Take each line of the records below that contains the string "with" and copy it.

[Input data — start]

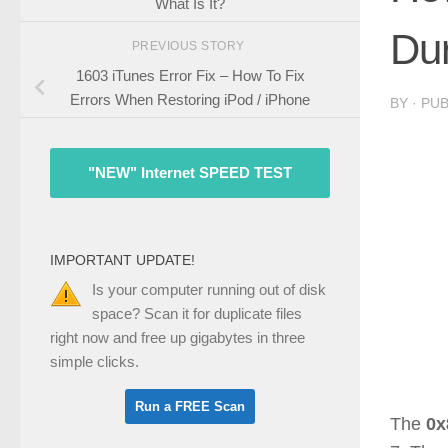
What Is It?
Du
PREVIOUS STORY
1603 iTunes Error Fix – How To Fix
Errors When Restoring iPod / iPhone
BY
· PU
"NEW" Internet SPEED TEST
IMPORTANT UPDATE!
Is your computer running out of disk
space? Scan it for duplicate files
right now and free up gigabytes in three
simple clicks.
The
0x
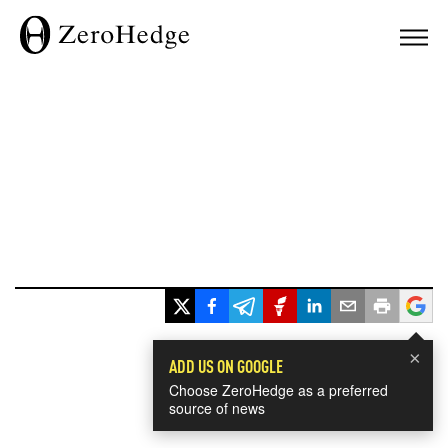
×
ADD US ON GOOGLE
Choose ZeroHedge as a preferred
source of news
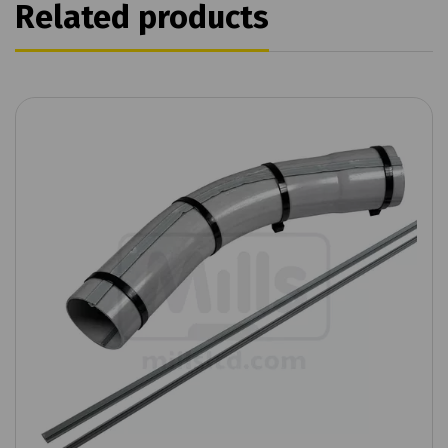
Related products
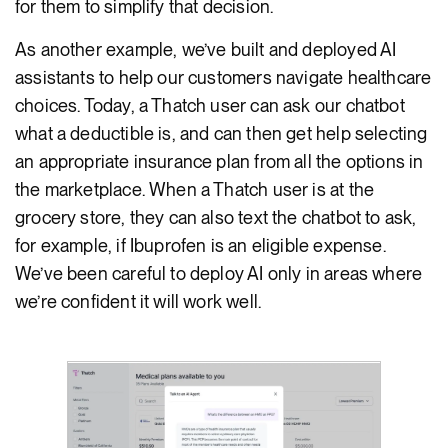
for them to simplify that decision.
As another example, we’ve built and deployed AI
assistants to help our customers navigate healthcare
choices. Today, a Thatch user can ask our chatbot
what a deductible is, and can then get help selecting
an appropriate insurance plan from all the options in
the marketplace. When a Thatch user is at the
grocery store, they can also text the chatbot to ask,
for example, if Ibuprofen is an eligible expense.
We’ve been careful to deploy AI only in areas where
we’re confident it will work well.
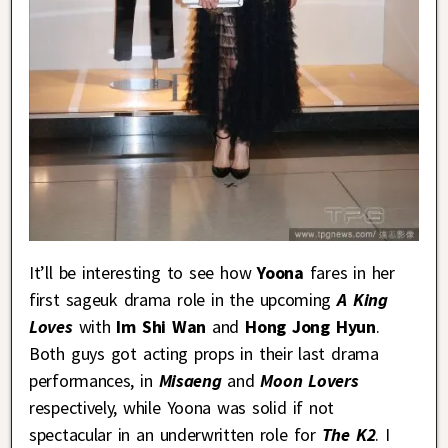
It’ll be interesting to see how
Yoona
fares in her
first sageuk drama role in the upcoming
A King
Loves
with
Im Shi Wan
and
Hong Jong Hyun
.
Both guys got acting props in their last drama
performances, in
Misaeng
and
Moon Lovers
respectively, while Yoona was solid if not
spectacular in an underwritten role for
The K2
. I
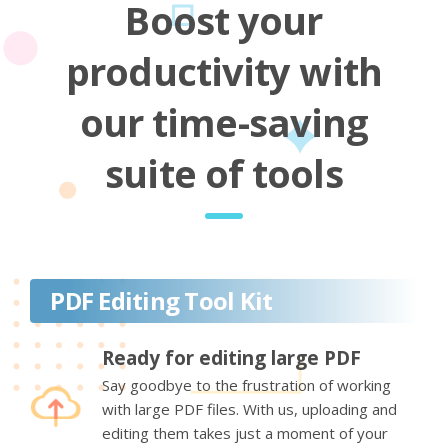
Boost your
productivity with
our time-saving
suite of tools
PDF Editing Tool Kit
Ready for editing large PDF
Say goodbye to the frustration of working
with large PDF files. With us, uploading and
editing them takes just a moment of your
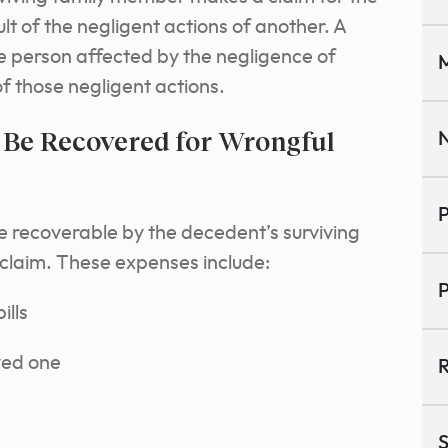
lt of the negligent actions of another. A
the person affected by the negligence of
M
of those negligent actions.
 Be Recovered for Wrongful
N
P
e recoverable by the decedent’s surviving
claim. These expenses include:
P
ills
ved one
R
S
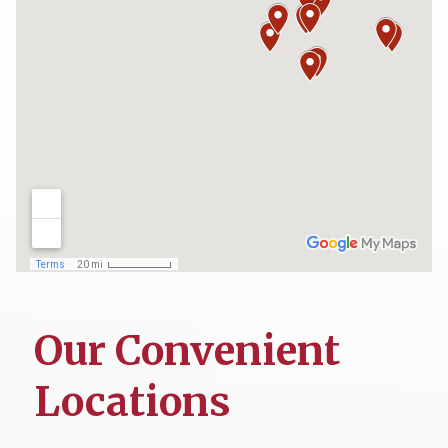
Our Convenient
Locations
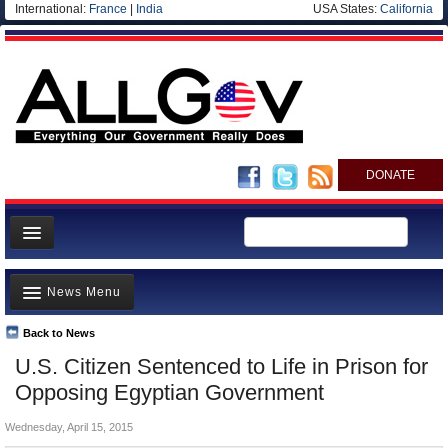
International:
France
|
India
USA States:
California
DONATE
News
News Menu
Meet your Government
Departments/Agencies
Back to News
Top Stories
U.S. Citizen Sentenced to Life in Prison for
Nations
Unusual News
Opposing Egyptian Government
Blog
Where is the Money Going?
Wednesday, April 15, 2015
Controversies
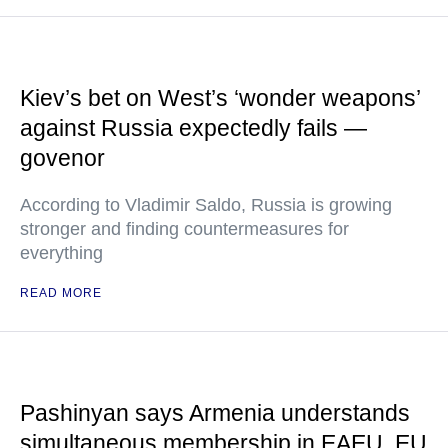
Kiev’s bet on West’s ‘wonder weapons’
against Russia expectedly fails —
govenor
According to Vladimir Saldo, Russia is growing
stronger and finding countermeasures for
everything
READ MORE
Pashinyan says Armenia understands
simultaneous membership in EAEU, EU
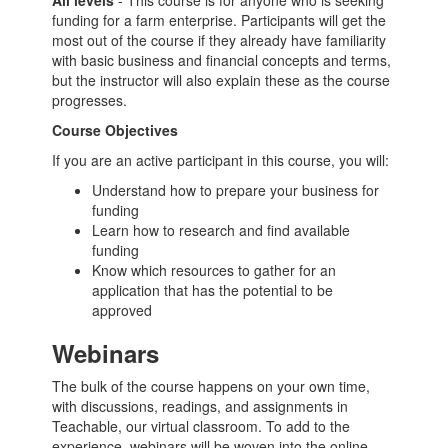
All levels
- This course is for anyone who is seeking
funding for a farm enterprise. Participants will get the
most out of the course if they already have familiarity
with basic business and financial concepts and terms,
but the instructor will also explain these as the course
progresses.
Course Objectives
If you are an active participant in this course, you will:
Understand how to prepare your business for
funding
Learn how to research and find available
funding
Know which resources to gather for an
application that has the potential to be
approved
Webinars
The bulk of the course happens on your own time,
with discussions, readings, and assignments in
Teachable, our virtual classroom. To add to the
experience, webinars will be woven into the online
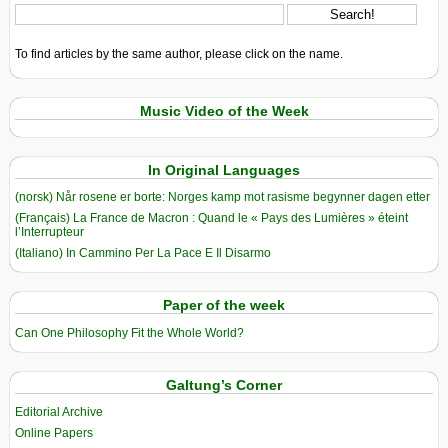
To find articles by the same author, please click on the name.
Music Video of the Week
In Original Languages
(norsk) Når rosene er borte: Norges kamp mot rasisme begynner dagen etter
(Français) La France de Macron : Quand le « Pays des Lumières » éteint
l’Interrupteur
(Italiano) In Cammino Per La Pace E Il Disarmo
Paper of the week
Can One Philosophy Fit the Whole World?
Galtung’s Corner
Editorial Archive
Online Papers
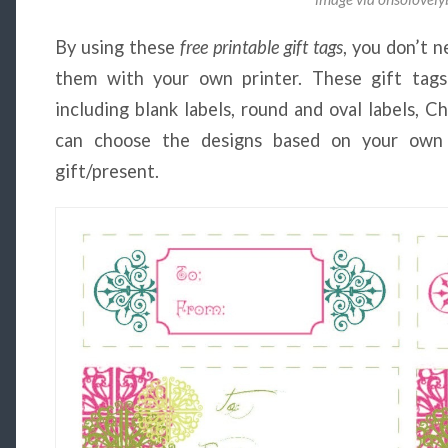
By using these
free printable gift tags
, you don’t n
them with your own printer. These gift tags
including blank labels, round and oval labels, Ch
can choose the designs based on your own
gift/present.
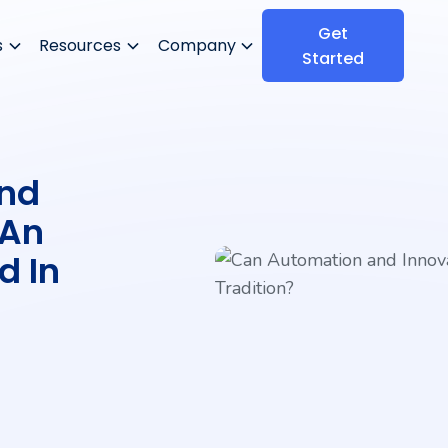
Get
s
Resources
Company
Started
nd
 An
d In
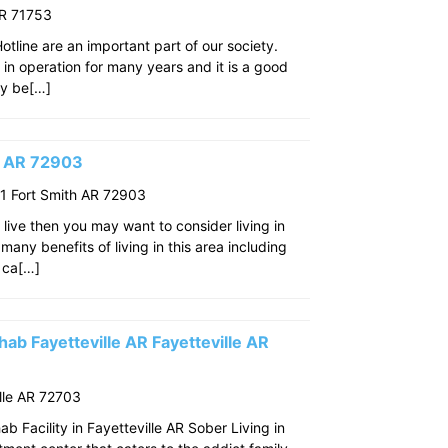
AR 71753
line are an important part of our society.
n in operation for many years and it is a good
ay be[…]
th AR 72903
 Fort Smith AR 72903
o live then you may want to consider living in
many benefits of living in this area including
 ca[…]
ab Fayetteville AR Fayetteville AR
lle AR 72703
 Facility in Fayetteville AR Sober Living in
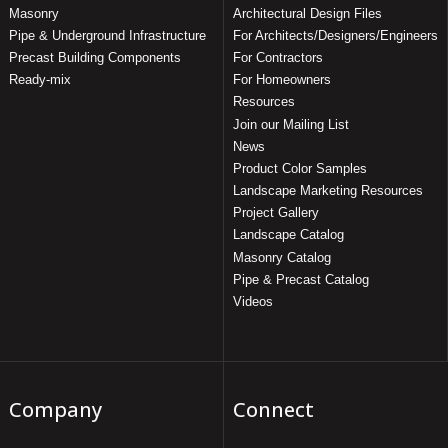
Masonry
Architectural Design Files
Pipe & Underground Infrastructure
For Architects/Designers/Engineers
Precast Building Components
For Contractors
Ready-mix
For Homeowners
Resources
Join our Mailing List
News
Product Color Samples
Landscape Marketing Resources
Project Gallery
Landscape Catalog
Masonry Catalog
Pipe & Precast Catalog
Videos
Company
Connect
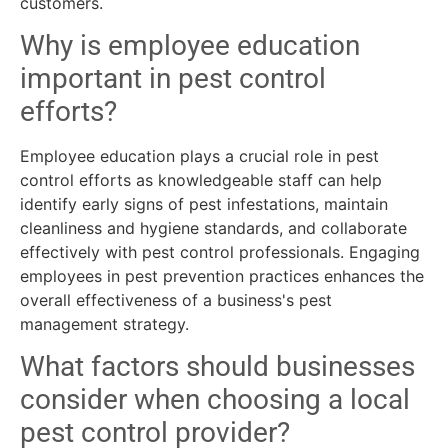
customers.
Why is employee education
important in pest control
efforts?
Employee education plays a crucial role in pest
control efforts as knowledgeable staff can help
identify early signs of pest infestations, maintain
cleanliness and hygiene standards, and collaborate
effectively with pest control professionals. Engaging
employees in pest prevention practices enhances the
overall effectiveness of a business's pest
management strategy.
What factors should businesses
consider when choosing a local
pest control provider?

[Input data — finish]

(Answer space):
with
productivity with
with large PDF files. With us, uploading and
with basic business and financial concepts and terms,
with discussions, readings, and assignments in
them with your own printer. These gift tags
effectively with pest control professionals. Engaging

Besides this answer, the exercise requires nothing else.